Direito Consultivo
Compliance Interno
Implementar um programa de compliance interno deixou de ser diferencial competitivo para se tornar exigência de mercado e, em muitos setores, obrigação legal. O Lopes & Nono Advogados estrutura regulamentos, códigos de conduta e políticas corporativas sob medida, alinhando a operação da empresa às exigências da Lei Anticorrupção (Lei 12.846/2013), da Lei Geral de Proteção de Dados e de normas setoriais específicas, reduzindo riscos de responsabilização e fortalecendo a governança do negócio.
1. O que é um programa de compliance interno
Compliance interno é o conjunto de políticas, procedimentos e controles adotados pela empresa para assegurar o cumprimento de leis, regulamentos e padrões éticos internos e externos. Vai além de um manual de conduta: envolve a criação de canais de denúncia, treinamentos periódicos, matriz de riscos, due diligence de terceiros e mecanismos de monitoramento e auditoria contínua da efetividade das regras estabelecidas.
No Brasil, o Decreto 11.129/2022, que regulamenta a Lei Anticorrupção, estabelece expressamente os parâmetros de avaliação de um programa de integridade, incluindo comprometimento da alta direção, padrões de conduta, treinamentos, canais de denúncia e aplicação disciplinar consistente.

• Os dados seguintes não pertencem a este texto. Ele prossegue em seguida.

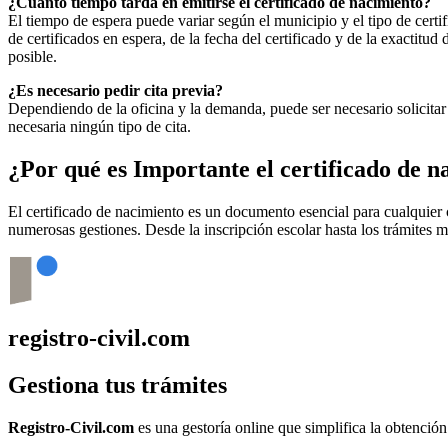
¿Cuánto tiempo tarda en emitirse el certificado de nacimiento?
El tiempo de espera puede variar según el municipio y el tipo de certif
de certificados en espera, de la fecha del certificado y de la exactit
posible.
¿Es necesario pedir cita previa?
Dependiendo de la oficina y la demanda, puede ser necesario solicitar 
necesaria ningún tipo de cita.
¿Por qué es Importante el certificado de 
El certificado de nacimiento es un documento esencial para cualquie
numerosas gestiones. Desde la inscripción escolar hasta los trámites 
registro-civil.com
Gestiona tus trámites
Registro-Civil.com
es una gestoría online que simplifica la obtenció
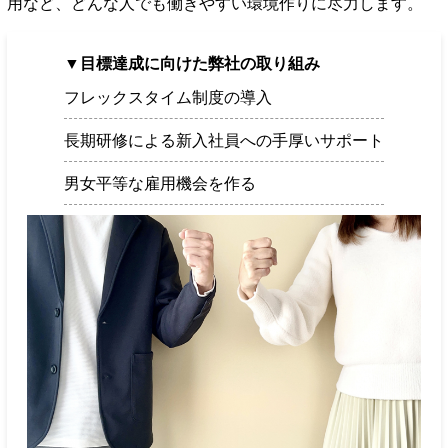
用など、どんな人でも働きやすい環境作りに尽力します。
▼目標達成に向けた弊社の取り組み
フレックスタイム制度の導入
長期研修による新入社員への手厚いサポート
男女平等な雇用機会を作る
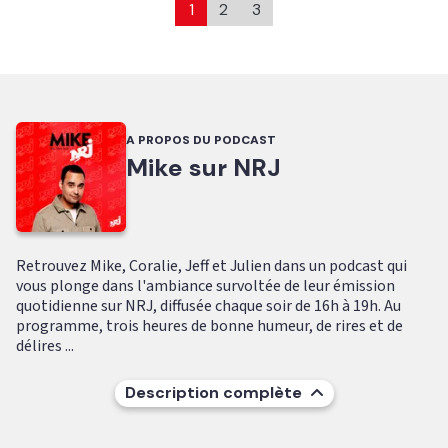
1
2
3
A PROPOS DU PODCAST
Mike sur NRJ
Retrouvez Mike, Coralie, Jeff et Julien dans un podcast qui
vous plonge dans l'ambiance survoltée de leur émission
quotidienne sur NRJ, diffusée chaque soir de 16h à 19h. Au
programme, trois heures de bonne humeur, de rires et de
délires ...
Description complète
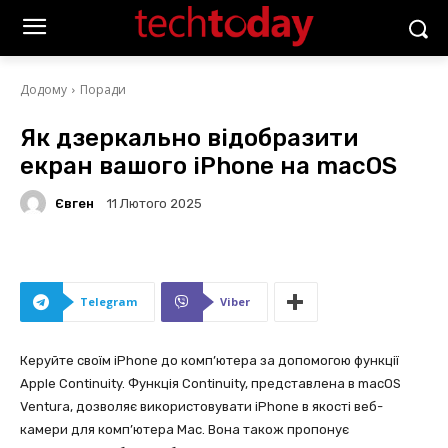
Додому
Поради
Як дзеркально відобразити
екран вашого iPhone на macOS
Євген
11 Лютого 2025
Telegram
Viber
Керуйте своїм iPhone до комп’ютера за допомогою функції
Apple Continuity. Функція Continuity, представлена в macOS
Ventura, дозволяє використовувати iPhone в якості веб-
камери для комп’ютера Mac. Вона також пропонує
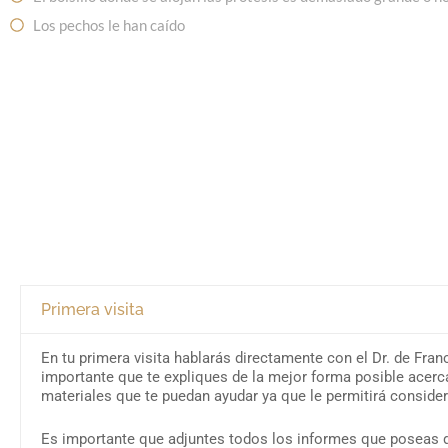
Los pechos le han caído
Primera visita
En tu primera visita hablarás directamente con el Dr. de Fra
importante que te expliques de la mejor forma posible acerc
materiales que te puedan ayudar ya que le permitirá considera
Es importante que adjuntes todos los informes que poseas de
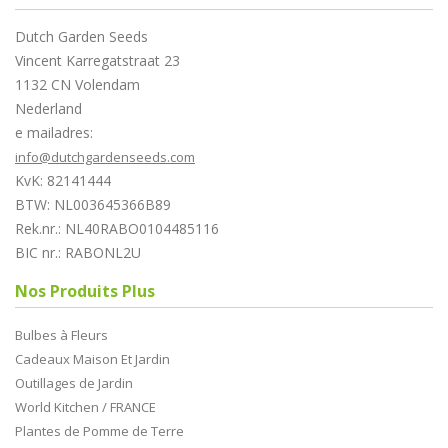
Dutch Garden Seeds
Vincent Karregatstraat 23
1132 CN Volendam
Nederland
e mailadres:
info@dutchgardenseeds.com
KvK: 82141444
BTW: NL003645366B89
Rek.nr.: NL40RABO0104485116
BIC nr.: RABONL2U
Nos Produits Plus
Bulbes à Fleurs
Cadeaux Maison Et Jardin
Outillages de Jardin
World Kitchen / FRANCE
Plantes de Pomme de Terre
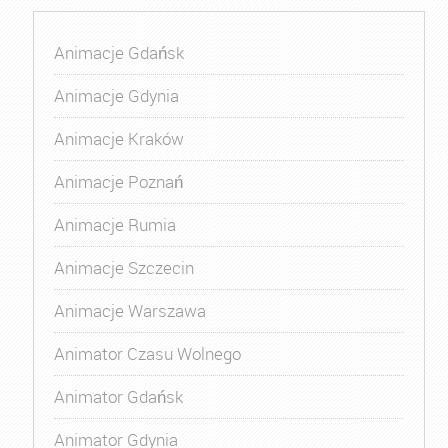
Animacje Gdańsk
Animacje Gdynia
Animacje Kraków
Animacje Poznań
Animacje Rumia
Animacje Szczecin
Animacje Warszawa
Animator Czasu Wolnego
Animator Gdańsk
Animator Gdynia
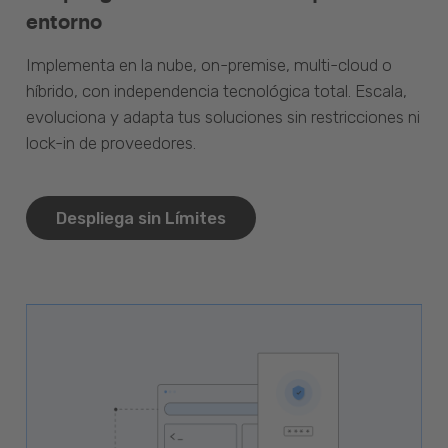
entorno
Implementa en la nube, on-premise, multi-cloud o
híbrido, con independencia tecnológica total. Escala,
evoluciona y adapta tus soluciones sin restricciones ni
lock-in de proveedores.
Despliega sin Límites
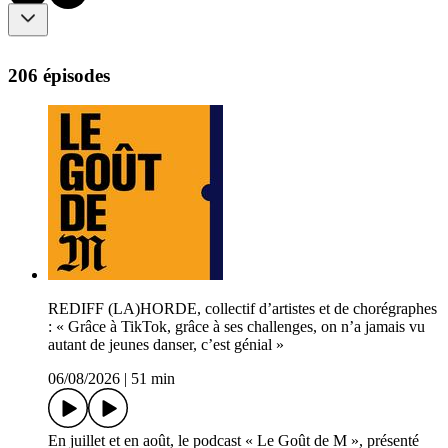
206 épisodes
REDIFF (LA)HORDE, collectif d’artistes et de chorégraphes
: « Grâce à TikTok, grâce à ses challenges, on n’a jamais vu
autant de jeunes danser, c’est génial »
06/08/2026
|
51 min
En juillet et en août, le podcast « Le Goût de M », présenté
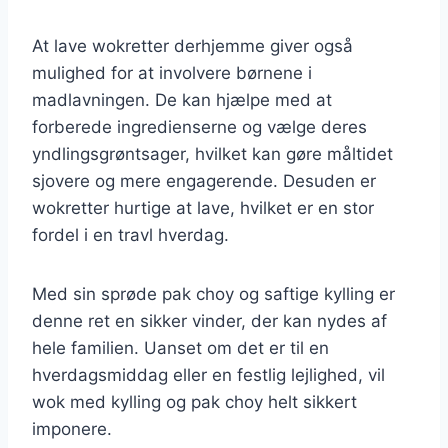
At lave wokretter derhjemme giver også
mulighed for at involvere børnene i
madlavningen. De kan hjælpe med at
forberede ingredienserne og vælge deres
yndlingsgrøntsager, hvilket kan gøre måltidet
sjovere og mere engagerende. Desuden er
wokretter hurtige at lave, hvilket er en stor
fordel i en travl hverdag.
Med sin sprøde pak choy og saftige kylling er
denne ret en sikker vinder, der kan nydes af
hele familien. Uanset om det er til en
hverdagsmiddag eller en festlig lejlighed, vil
wok med kylling og pak choy helt sikkert
imponere.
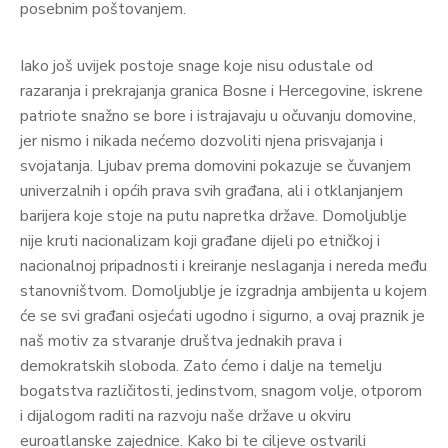
posebnim poštovanjem.
Iako još uvijek postoje snage koje nisu odustale od
razaranja i prekrajanja granica Bosne i Hercegovine, iskrene
patriote snažno se bore i istrajavaju u očuvanju domovine,
jer nismo i nikada nećemo dozvoliti njena prisvajanja i
svojatanja. Ljubav prema domovini pokazuje se čuvanjem
univerzalnih i općih prava svih građana, ali i otklanjanjem
barijera koje stoje na putu napretka države. Domoljublje
nije kruti nacionalizam koji građane dijeli po etničkoj i
nacionalnoj pripadnosti i kreiranje neslaganja i nereda među
stanovništvom. Domoljublje je izgradnja ambijenta u kojem
će se svi građani osjećati ugodno i sigurno, a ovaj praznik je
naš motiv za stvaranje društva jednakih prava i
demokratskih sloboda. Zato ćemo i dalje na temelju
bogatstva različitosti, jedinstvom, snagom volje, otporom
i dijalogom raditi na razvoju naše države u okviru
euroatlanske zajednice. Kako bi te ciljeve ostvarili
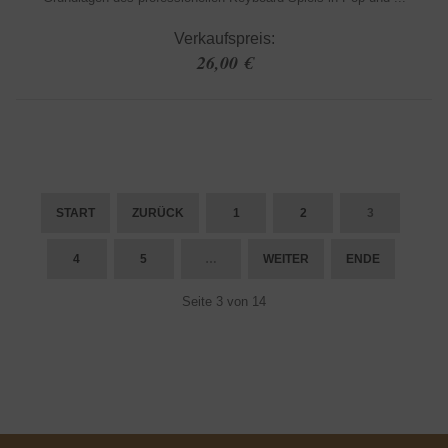
Verkaufspreis:
26,00 €
START
ZURÜCK
1
2
3
4
5
…
WEITER
ENDE
Seite 3 von 14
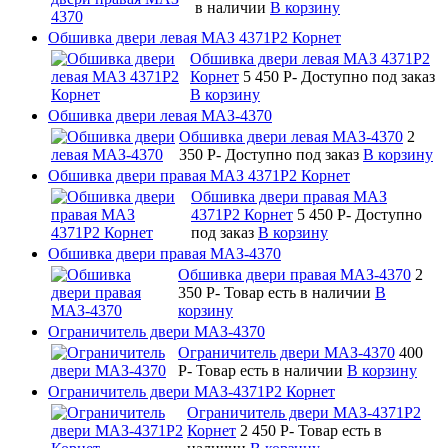
в наличии
В корзину
Обшивка двери левая МАЗ 4371Р2 Корнет
Обшивка двери левая МАЗ 4371Р2
Корнет
5 450
P
-
Доступно под заказ
В корзину
Обшивка двери левая МАЗ-4370
Обшивка двери левая МАЗ-4370
2
350
P
-
Доступно под заказ
В корзину
Обшивка двери правая МАЗ 4371Р2 Корнет
Обшивка двери правая МАЗ
4371Р2 Корнет
5 450
P
-
Доступно
под заказ
В корзину
Обшивка двери правая МАЗ-4370
Обшивка двери правая МАЗ-4370
2
350
P
-
Товар есть в наличии
В
корзину
Ограничитель двери МАЗ-4370
Ограничитель двери МАЗ-4370
400
P
-
Товар есть в наличии
В корзину
Ограничитель двери МАЗ-4371Р2 Корнет
Ограничитель двери МАЗ-4371Р2
Корнет
2 450
P
-
Товар есть в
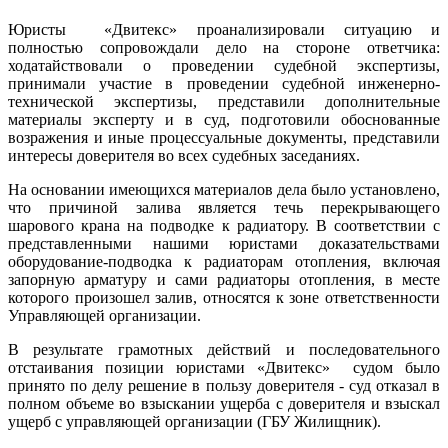
Юристы «Двитекс» проанализировали ситуацию и
полностью сопровождали дело на стороне ответчика:
ходатайствовали о проведении судебной экспертизы,
принимали участие в проведении судебной инженерно-
технической экспертизы, представили дополнительные
материалы эксперту и в суд, подготовили обоснованные
возражения и иные процессуальные документы, представили
интересы доверителя во всех судебных заседаниях.
На основании имеющихся материалов дела было установлено,
что причиной залива является течь перекрывающего
шарового крана на подводке к радиатору. В соответствии с
представленными нашими юристами доказательствами
оборудование-подводка к радиаторам отопления, включая
запорную арматуру и сами радиаторы отопления, в месте
которого произошел залив, относятся к зоне ответственности
Управляющей организации.
В результате грамотных действий и последовательного
отстаивания позиции юристами «Двитекс» судом было
принято по делу решение в пользу доверителя - суд отказал в
полном объеме во взыскании ущерба с доверителя и взыскал
ущерб с управляющей организации (ГБУ Жилищник).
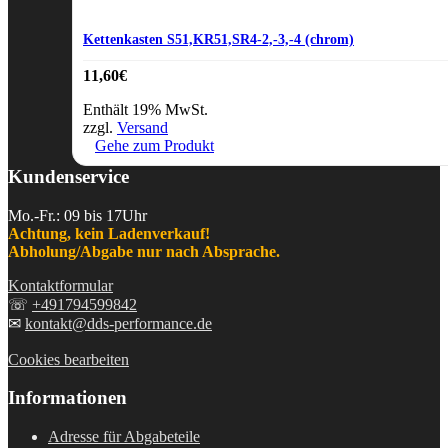
Kettenkasten S51,KR51,SR4-2,-3,-4 (chrom)
11,60
€
Enthält 19% MwSt.
zzgl.
Versand
Gehe zum Produkt
Kundenservice
Mo.-Fr.: 09 bis 17Uhr
Achtung, kein Ladenverkauf!
Abholung/Abgabe nur nach Absprache.
Kontaktformular
☏
+491794599842
✉
kontakt@dds-performance.de
Cookies bearbeiten
Informationen
Adresse für Abgabeteile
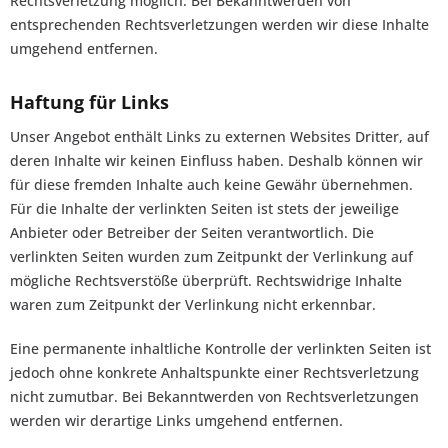
Rechtsverletzung möglich. Bei Bekanntwerden von
entsprechenden Rechtsverletzungen werden wir diese Inhalte
umgehend entfernen.
Haftung für Links
Unser Angebot enthält Links zu externen Websites Dritter, auf
deren Inhalte wir keinen Einfluss haben. Deshalb können wir
für diese fremden Inhalte auch keine Gewähr übernehmen.
Für die Inhalte der verlinkten Seiten ist stets der jeweilige
Anbieter oder Betreiber der Seiten verantwortlich. Die
verlinkten Seiten wurden zum Zeitpunkt der Verlinkung auf
mögliche Rechtsverstöße überprüft. Rechtswidrige Inhalte
waren zum Zeitpunkt der Verlinkung nicht erkennbar.
Eine permanente inhaltliche Kontrolle der verlinkten Seiten ist
jedoch ohne konkrete Anhaltspunkte einer Rechtsverletzung
nicht zumutbar. Bei Bekanntwerden von Rechtsverletzungen
werden wir derartige Links umgehend entfernen.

2. Quando a empresa precisa estruturar ou revisar seu compliance
Antes de participar de licitações públicas, quando a existência de programa de integridade pode ser considerada como atenuante em processos administrativos (art. 5º, §1º, do Decreto 11.129/2022);
Ao expandir operações, contratar novos fornecedores ou entrar em novos mercados regulados;
Quando há relacionamento com agentes públicos ou operações internacionais sujeitas ao FCPA americano ou legislações estrangeiras anticorrupção;
Na sucessão de administradores ou mudança de controle societário, para reforçar a cultura ética da organização;
Após identificação de falhas de controle interno, denúncias ou incidentes que exponham a empresa a risco reputacional ou regulatório.
3. Elementos essenciais de um programa efetivo
Um programa de compliance robusto normalmente contempla: código de conduta e ética; políticas específicas (anticorrupção, brindes e hospitalidades, conflito de interesses, relacionamento com terceiros, proteção de dados); canal de denúncias com garantia de confidencialidade e não retaliação; treinamentos periódicos e obrigatórios; due diligence de integridade de fornecedores e parceiros; e comitê ou responsável formal pela governança do programa, com reporte direto à alta administração.
A estruturação também deve considerar a interseção com a LGPD (Lei 13.709/2018) no tratamento de dados de colaboradores e terceiros no canal de denúncias, e com a legislação trabalhista na aplicação de medidas disciplinares.
4. Base legal aplicável
Além da Lei Anticorrupção e de seu decreto regulamentador, o compliance corporativo brasileiro dialoga com a Lei das S.A. (Lei 6.404/76), no que se refere aos deveres de diligência e lealdade dos administradores (arts. 153 e 155), com normas setoriais específicas — como as expedidas pelo Banco Central e pela CVM para instituições financeiras e companhias abertas — e, em determinados setores, com a Lei de Licitações (Lei 14.133/2021), que valoriza a existência de programas de integridade em contratações públicas.
5. Como o Lopes & Nono Advogados apoia sua empresa
Realizamos diagnóstico inicial de maturidade em compliance, elaboramos ou revisamos políticas e regulamentos internos, estruturamos canais de denúncia e treinamentos, e acompanhamos a implementação com indicadores de efetividade. Nosso trabalho é sempre adaptado ao porte, ao setor e ao nível de exposição a risco da empresa, evitando estruturas burocráticas desproporcionais à realidade do negócio.
Um programa de compliance que existe apenas no papel, sem aplicação efetiva e sem apoio da alta administração, tende a ser desconsiderado como atenuante em processos de responsabilização.
Atenção
A ausência de um canal de denúncias confidencial e de mecanismos de proteção contra retaliação compromete a efetividade do programa de integridade e pode ser interpretada como falha estrutural em fiscalizações e auditorias.